In pandas, you can access specific positions of a time series either by classical integer position / row based indexing, or by datetime based indexing. The integer based index can be manipulated using basic arithmetic operations, e.g. if I have a integer_index
for a time series with frequency 12 hours and I want to access the entry exactly one day prior to this, I can simply do integer_index - 2
. However, real world data are not always perfect, and sometimes rows are missing. In this case, this method fails, and it would be helpful to be able to use datetime based indexing and subtract, for example, one day
from this index.
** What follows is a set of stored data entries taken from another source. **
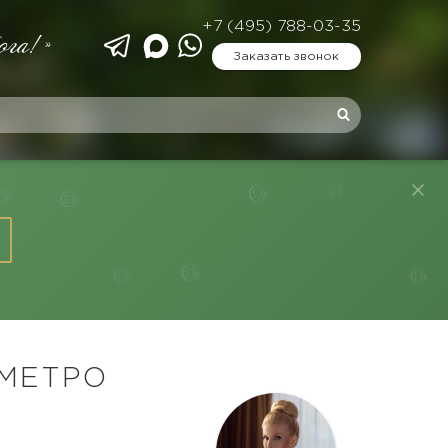
+7 (495) 788-03-35
ога!»
Заказать звонок
 МЕТРО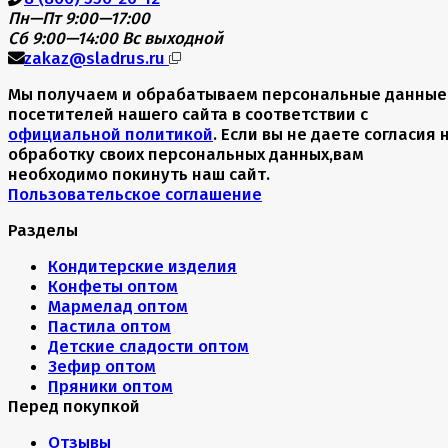
Пн—Пт 9:00—17:00
Сб 9:00—14:00
Вс выходной
zakaz@sladrus.ru
Мы получаем и обрабатываем персональные данные
посетителей нашего сайта в соответствии с
официальной политикой
. Если вы не даете согласия 
обработку своих персональных данных,вам
необходимо покинуть наш сайт.
Пользовательское соглашение
Разделы
Кондитерские изделия
Конфеты оптом
Мармелад оптом
Пастила оптом
Детские сладости оптом
Зефир оптом
Пряники оптом
Перед покупкой
Отзывы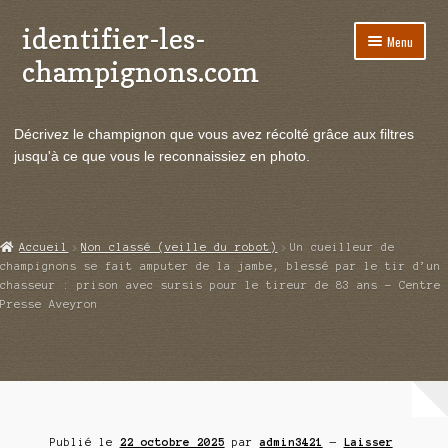
identifier-les-
Aller
Aller
Menu
à
au
champignons.com
la
contenu
navigation
Ouvrir
Espèces de champignons
le
Décrivez le champignon que vous avez récolté grâce aux filtres
menu
Ouvrir
Actualités
jusqu'à ce que vous le reconnaissiez en photo.
enfant
le
menu
Ouvrir
Poussées en temps réel
enfant
le
menu
Ouvrir
Echanges et contacts
Accueil
Non classé (veille du robot)
Un cueilleur de
enfant
le
champignons se fait amputer de la jambe, blessé par le tir d’un
menu
chasseur : prison avec sursis pour le tireur de 83 ans – Centre
Ouvrir
Mycologie
Presse Aveyron
enfant
le
menu
enfant
Publié le
22 octobre 2025
par
admin3421
—
Laisser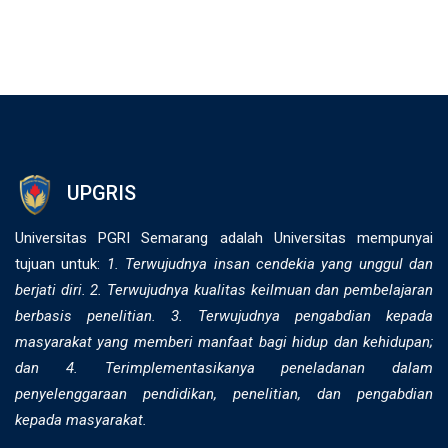
UPGRIS
Universitas PGRI Semarang adalah Universitas mempunyai
tujuan untuk:
1. Terwujudnya insan cendekia yang unggul dan
berjati diri. 2. ⁠Terwujudnya kualitas keilmuan dan pembelajaran
berbasis penelitian. 3. Terwujudnya pengabdian kepada
masyarakat yang memberi manfaat bagi hidup dan kehidupan;
dan 4. Terimplementasikanya peneladanan dalam
penyelenggaraan pendidikan, penelitian, dan pengabdian
kepada masyarakat.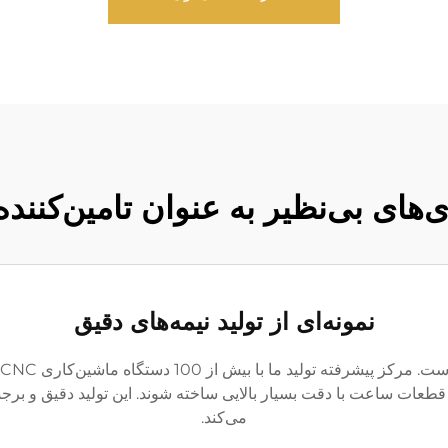
‌های بی‌نظیر به عنوان تامین‌کنن
نمونه‌ای از تولید نیمه‌های دقیق
قطعات ساعت با دقت بسیار بالایی ساخته شوند. این تولید دقیق و برج
می‌کند.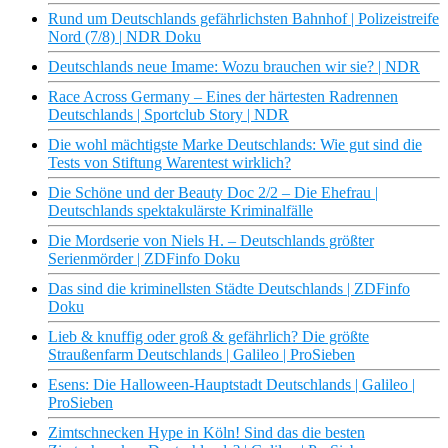
Rund um Deutschlands gefährlichsten Bahnhof | Polizeistreife
Nord (7/8) | NDR Doku
Deutschlands neue Imame: Wozu brauchen wir sie? | NDR
Race Across Germany – Eines der härtesten Radrennen
Deutschlands | Sportclub Story | NDR
Die wohl mächtigste Marke Deutschlands: Wie gut sind die
Tests von Stiftung Warentest wirklich?
Die Schöne und der Beauty Doc 2/2 – Die Ehefrau |
Deutschlands spektakulärste Kriminalfälle
Die Mordserie von Niels H. – Deutschlands größter
Serienmörder | ZDFinfo Doku
Das sind die kriminellsten Städte Deutschlands | ZDFinfo
Doku
Lieb & knuffig oder groß & gefährlich? Die größte
Straußenfarm Deutschlands | Galileo | ProSieben
Esens: Die Halloween-Hauptstadt Deutschlands | Galileo |
ProSieben
Zimtschnecken Hype in Köln! Sind das die besten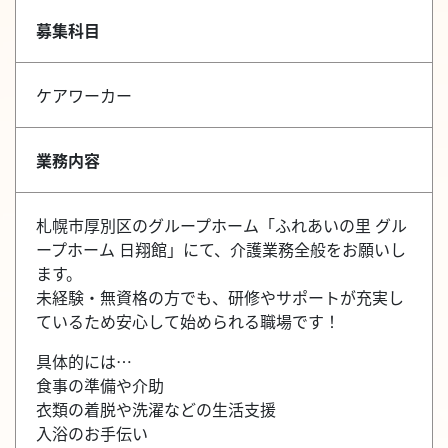
募集科目
ケアワーカー
業務内容
札幌市厚別区のグループホーム「ふれあいの里 グル
ープホーム 日翔館」にて、介護業務全般をお願いし
ます。
未経験・無資格の方でも、研修やサポートが充実し
ているため安心して始められる職場です！
具体的には…
食事の準備や介助
衣類の着脱や洗濯などの生活支援
入浴のお手伝い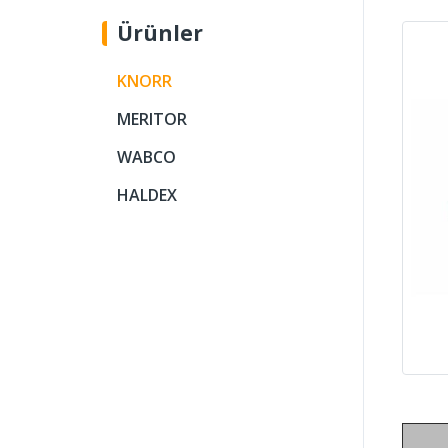
Ürünler
KNORR
MERITOR
WABCO
HALDEX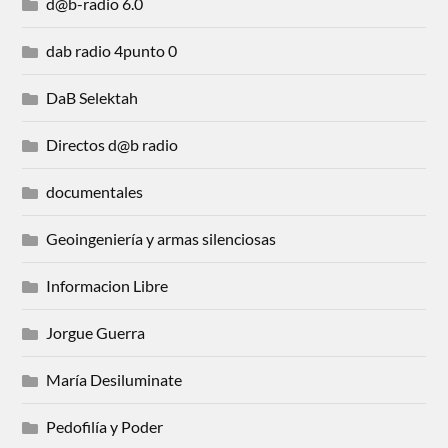
d@b-radio 6.0
dab radio 4punto 0
DaB Selektah
Directos d@b radio
documentales
Geoingeniería y armas silenciosas
Informacion Libre
Jorgue Guerra
María Desiluminate
Pedofilía y Poder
How can I do this?
Sample script:
# generate a sample time series
import pandas as pd
s = pd.Series(["A", "B", "C", "D", "E"], index=pd.date_range("2000-01-01", periods=5, freq="12h"))
print s
2000-01-01 00:00:00 A
2000-01-01 12:00:00 B
2000-01-02 00:00:00 C
2000-01-02 12:00:00 D
2000-01-03 00:00:00 E
Freq: 12H, dtype: object
# these to indices should access the same value ("C")
integer_index = 2
date_index = "2000-01-02 00:00"
print s[integer_index] # prints "C"
print s[date_index] # prints "C"
# I can access the value one day earlier by subtracting 2 from the integer index
print s[integer_index - 2] # prints A
# how can I subtract one day from the date index?
print s[date_index - 1] # raises an error
The background to this question can be found in an earlier submission of mine here:
Fill data gaps with average of data from adjacent days
where user JohnE found a workaround to my problem that uses integer position based indexing. He makes sure that I have equally spaced data by resampling the time series.